Lentamente, se convierte en una máquina de rumiar ironías, aumentando su acidez de palabra hasta convertirse en un auténtico hombre de mierda, que sólo sabe agredir, comprarse ropa, video juegos y chupar birra.
Ahora es, irremediablemente, un engranaje más de la oficina latinoamericana.

-Cuando un hombre, por un hecho casual, o por la síntesis reflexiva de sus descubrimientos cotidianos, comprende que el mundo está mal hecho, que el mundo, digamos, es una cloaca, se entrega como ustedes, o lo transforma, y es Cristo o Lenin, o se mata. Señores míos, yo vengo a proponerles que demos el ejemplo y nos matemos de inmediato.**

El gran problema de las oficinas es la alienación: la gente enloquece y reacciona de forma errática. Se siente acorralada ante la presión y confunde muerte con libertad. La respuesta de los partidarios de este sistema laboral suena fácil: podemos soportarlo. Pero los contradicen las estadísticas de ACVs, infartos, suicidios, muertes súbitas, ataques de presión y pánico, etc, etc, etc. Entonces retrucan: pasa que los débiles son mayoría.

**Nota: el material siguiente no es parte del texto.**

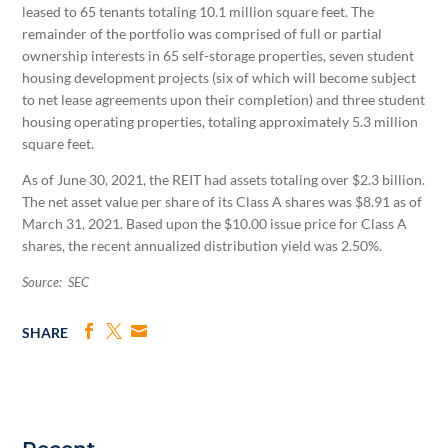
leased to 65 tenants totaling 10.1 million square feet. The
remainder of the portfolio was comprised of full or partial
ownership interests in 65 self-storage properties, seven student
housing development projects (six of which will become subject
to net lease agreements upon their completion) and three student
housing operating properties, totaling approximately 5.3 million
square feet.
As of June 30, 2021, the REIT had assets totaling over $2.3 billion.
The net asset value per share of its Class A shares was $8.91 as of
March 31, 2021. Based upon the $10.00 issue price for Class A
shares, the recent annualized distribution yield was 2.50%.
Source: SEC
SHARE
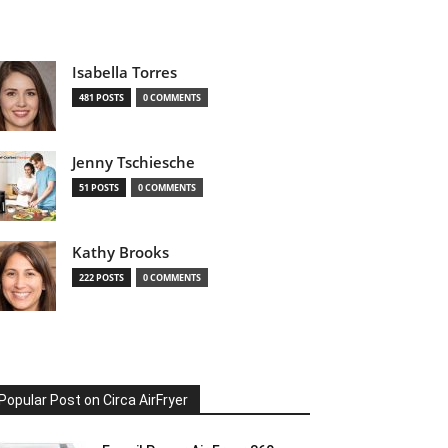
Isabella Torres
481 POSTS
0 COMMENTS
Jenny Tschiesche
51 POSTS
0 COMMENTS
Kathy Brooks
222 POSTS
0 COMMENTS
Popular Post on Circa AirFryer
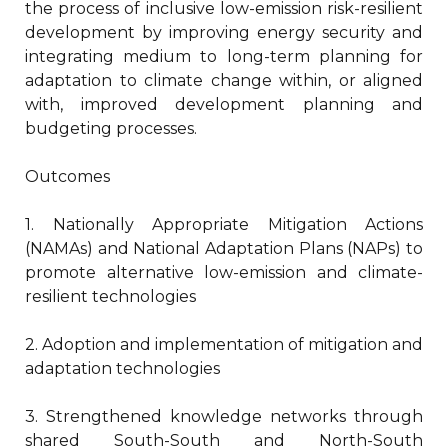
the process of inclusive low-emission risk-resilient
development by improving energy security and
integrating medium to long-term planning for
adaptation to climate change within, or aligned
with, improved development planning and
budgeting processes.
Outcomes
1. Nationally Appropriate Mitigation Actions
(NAMAs) and National Adaptation Plans (NAPs) to
promote alternative low-emission and climate-
resilient technologies
2. Adoption and implementation of mitigation and
adaptation technologies
3. Strengthened knowledge networks through
shared South-South and North-South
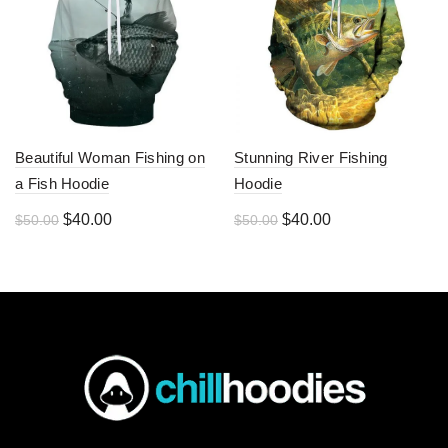
Beautiful Woman Fishing on
Stunning River Fishing
a Fish Hoodie
Hoodie
Original
Current
Original
Current
$
40.00
$
40.00
$
50.00
$
50.00
price
price
price
price
was:
is:
was:
is:
$50.00.
$40.00.
$50.00.
$40.00.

-Se debe morir por propia voluntad, luego de haber comprendido lo grotesco, lo irrisorio que es el empleado de oficina. por otra parte, amigos, el suicidio es la muerte perfecta. Morimos porque se nos antoja. Nadie, ninguna fuerza inhumana nos arrastra. No hay intervención del absurdo. Queda eliminada la contingencia. Se hace de la muerte un acto razonable; quién se mata ha comprendido, al menos, por qué se mata.***

Una sola pregunta aqueja al oficinista ¿para qué trabaja si sabe que sólo obtendra resultados deficientes por los que será reprendido, incluso aunque no fueran alcanzables? De primera, sabe que la respuesta no la encontrará subiendo por la cadena alimenticia, ni en ningún rincón de la oficina.
Para la jerarquía lo importante es aparentar que ordena y decide, incluso con ausencia de información o propósito, puesto que los resultados concretos son relativos a los beneficios políticos de sus decisiones. Para el operativo en cambio, la sensación de progreso resulta crítica y su autoconfianza decae con cada tarea cuyos resultados sean imposibles de medir.
Cuando el estímulo jerárquico es irracional el oficinista responde con la misma munición. Sueña magnicidios, asesinatos en masa, violaciones, descuartizamientos, suicidios, etc, etc. En este caso, la autodestrucción se toma como una reacción defensiva frente a la imprevisibilidad laboral: hinchado las pelotas, el señor Núñez decide convencer a sus compañeros para que se suiciden con él. Quiere poner un ejemplo para la oficinidad.
¿Qué grado de alienación debe alcanzar una persona para pensar algo así? ¿Nunca lo ha hecho, digo, imaginar el asesinato de sus compañeros para luego asesinarse usted mismo? Tenga en cuenta que el loco puede volverse cuerdo, mientras que el infartado depende de la obra y gracia del defibrilador.

*Roberto Arlt, aguasfuertes.
** y ***Abelardo Castillo, also sprach señor Núñez.